Daniel and Michael were ten at the weekend. We’ve come a long way.
Posts describing them fully at this great age will follow but first I have to tell you about the weekend which nearly sent me to an early grave. My sister came up which was lovely and filled the children’s hearts with joy and left them swimming in presents. So far so good.
At 10 on Saturday, I dropped herself to a friend’s house as she was too sophisticated to party with her brothers. Then I dropped around to another house and picked up one of the boys’ guests. Then we all went to the boys’ party (lots of quasar, which they enjoyed very much). As I said bitterly to my sister, “I have been so rushed this morning, I haven’t even had breakfast; I’ll have to have breakfast in the Starbuck’s in the shopping centre.” “I think that’s called a first world problem,” said she. Which was true but still didn’t mean that I could eat the unutterably vile pain au chocolat which was available in Starbuck’s.
Then the father of one of the guests rang and said he was going to be late as he had been clamped. So we waited around for a bit until he was declamped. It was nearly 2 by the time we were heading back. I had to drop one of the guests home but his mother rang to say she was going out and could I drop him to his father’s workshop. I could. He knows the way, I was told. He did not know the way. However, after some floundering he was safely delivered. Then I went to pick up herself. I was home by 2.30 to eat my much deferred lunch. Then I went into town with the birthday boys and their aunt so that she could indulge their passion for small bits of plastic that require assembly. Meanwhile Mr. Waffle dropped herself to tennis, then picked her up and dropped her into town with her aunt while collecting the boys and me. I later drove into town to collect herself and her aunt.
In the background, I was arranging a long deferred piano removal. A man was going to Limerick to rescue my grandmother’s piano from my aunt and uncle’s house.
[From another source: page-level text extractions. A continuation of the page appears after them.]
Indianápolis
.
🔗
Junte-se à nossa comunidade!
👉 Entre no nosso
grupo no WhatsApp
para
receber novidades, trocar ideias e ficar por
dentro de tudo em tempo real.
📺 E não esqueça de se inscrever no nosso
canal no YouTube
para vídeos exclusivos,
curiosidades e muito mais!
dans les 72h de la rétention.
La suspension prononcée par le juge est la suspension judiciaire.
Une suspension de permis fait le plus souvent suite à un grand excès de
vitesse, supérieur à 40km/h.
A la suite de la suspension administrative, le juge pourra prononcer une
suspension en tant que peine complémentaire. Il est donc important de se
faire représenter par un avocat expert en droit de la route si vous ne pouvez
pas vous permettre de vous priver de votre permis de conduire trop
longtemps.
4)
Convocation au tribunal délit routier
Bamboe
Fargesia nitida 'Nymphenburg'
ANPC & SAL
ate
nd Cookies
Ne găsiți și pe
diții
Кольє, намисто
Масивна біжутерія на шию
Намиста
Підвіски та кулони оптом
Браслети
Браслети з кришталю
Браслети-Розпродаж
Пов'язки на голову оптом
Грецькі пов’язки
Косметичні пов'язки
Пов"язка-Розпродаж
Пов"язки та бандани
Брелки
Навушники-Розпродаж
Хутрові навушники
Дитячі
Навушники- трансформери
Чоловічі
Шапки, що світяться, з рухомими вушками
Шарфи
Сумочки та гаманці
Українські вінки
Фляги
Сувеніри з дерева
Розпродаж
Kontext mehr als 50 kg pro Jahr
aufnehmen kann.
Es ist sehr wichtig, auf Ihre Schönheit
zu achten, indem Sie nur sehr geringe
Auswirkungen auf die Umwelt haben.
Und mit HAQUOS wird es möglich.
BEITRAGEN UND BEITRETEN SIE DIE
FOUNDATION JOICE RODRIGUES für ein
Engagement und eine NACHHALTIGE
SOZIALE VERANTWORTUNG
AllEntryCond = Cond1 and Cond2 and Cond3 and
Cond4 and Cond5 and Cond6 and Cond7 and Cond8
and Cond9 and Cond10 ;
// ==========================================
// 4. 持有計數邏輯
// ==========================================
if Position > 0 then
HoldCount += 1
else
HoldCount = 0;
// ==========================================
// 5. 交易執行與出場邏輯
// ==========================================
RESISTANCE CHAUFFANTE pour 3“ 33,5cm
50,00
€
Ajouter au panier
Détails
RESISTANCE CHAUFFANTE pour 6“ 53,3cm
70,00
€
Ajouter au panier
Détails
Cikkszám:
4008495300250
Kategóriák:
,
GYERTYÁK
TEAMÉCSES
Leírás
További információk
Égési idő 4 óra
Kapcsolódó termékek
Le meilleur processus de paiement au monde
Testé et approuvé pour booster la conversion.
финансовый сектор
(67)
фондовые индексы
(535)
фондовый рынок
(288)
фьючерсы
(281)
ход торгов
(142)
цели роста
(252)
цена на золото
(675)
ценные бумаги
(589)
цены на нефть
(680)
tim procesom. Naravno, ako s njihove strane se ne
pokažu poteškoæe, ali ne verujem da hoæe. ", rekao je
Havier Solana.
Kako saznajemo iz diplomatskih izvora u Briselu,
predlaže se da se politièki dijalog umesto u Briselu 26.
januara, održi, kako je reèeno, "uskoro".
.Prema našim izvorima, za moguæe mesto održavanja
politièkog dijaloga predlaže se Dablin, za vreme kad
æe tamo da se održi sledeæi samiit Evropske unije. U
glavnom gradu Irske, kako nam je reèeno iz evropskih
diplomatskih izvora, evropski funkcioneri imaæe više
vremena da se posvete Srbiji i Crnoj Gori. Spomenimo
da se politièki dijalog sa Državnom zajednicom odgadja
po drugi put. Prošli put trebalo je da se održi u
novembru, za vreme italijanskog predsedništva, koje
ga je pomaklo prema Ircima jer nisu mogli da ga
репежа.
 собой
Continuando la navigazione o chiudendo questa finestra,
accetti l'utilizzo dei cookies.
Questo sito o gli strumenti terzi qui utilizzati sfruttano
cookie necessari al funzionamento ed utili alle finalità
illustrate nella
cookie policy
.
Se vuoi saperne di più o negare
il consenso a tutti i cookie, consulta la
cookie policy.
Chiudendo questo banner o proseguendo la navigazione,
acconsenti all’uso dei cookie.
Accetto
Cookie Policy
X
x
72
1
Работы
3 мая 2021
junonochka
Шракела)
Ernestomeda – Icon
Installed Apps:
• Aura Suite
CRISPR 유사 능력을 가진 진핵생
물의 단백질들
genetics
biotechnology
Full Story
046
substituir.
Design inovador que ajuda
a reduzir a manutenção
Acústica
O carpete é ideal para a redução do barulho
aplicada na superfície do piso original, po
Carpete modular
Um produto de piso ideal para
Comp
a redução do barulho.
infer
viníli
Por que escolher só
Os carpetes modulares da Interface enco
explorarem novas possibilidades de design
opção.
He was going to be there between 3 and 4. He was not there between 3 and 4. My elderly (though spry) aunt had assembled relations to help move the piano. They waited. With the inevitability which one associates with these things, they were not there when the man arrived at 5.15. Did you know that a piano weighs about 200kgs? All was well eventually. There were many phone calls.
The piano turned up in Dublin at 9.30. I thought the van driver (two degrees in forensic science, van driving is more profitable, draw your own conclusions) and Mr. Waffle would be able to move it, but no. Our lovely neighbour across the road came out to help, he stopped a further neighbour who was innocently walking down the road and we knocked on the door of a further misfortunate neighbour to help as well. The five of them just about got it in.
Sunday was the boys’ actual birthday but we were far too exhausted to do anything other than hand over further presents and pick out “Doe, a dear” on the piano. We had to go to mass, of course. Michael was very bitter, wasn’t it bad enough to have to go to mass on Christmas day, did I have to ruin all of his celebrations? It was an especially long mass too, celebrating the silver jubilee of the ordination of a local priest with extra singing. Though that could hardly be heard over Michael’s pointed and prolonged sighs.
For added excitement, Sunday was my parents’ 48th wedding anniversary.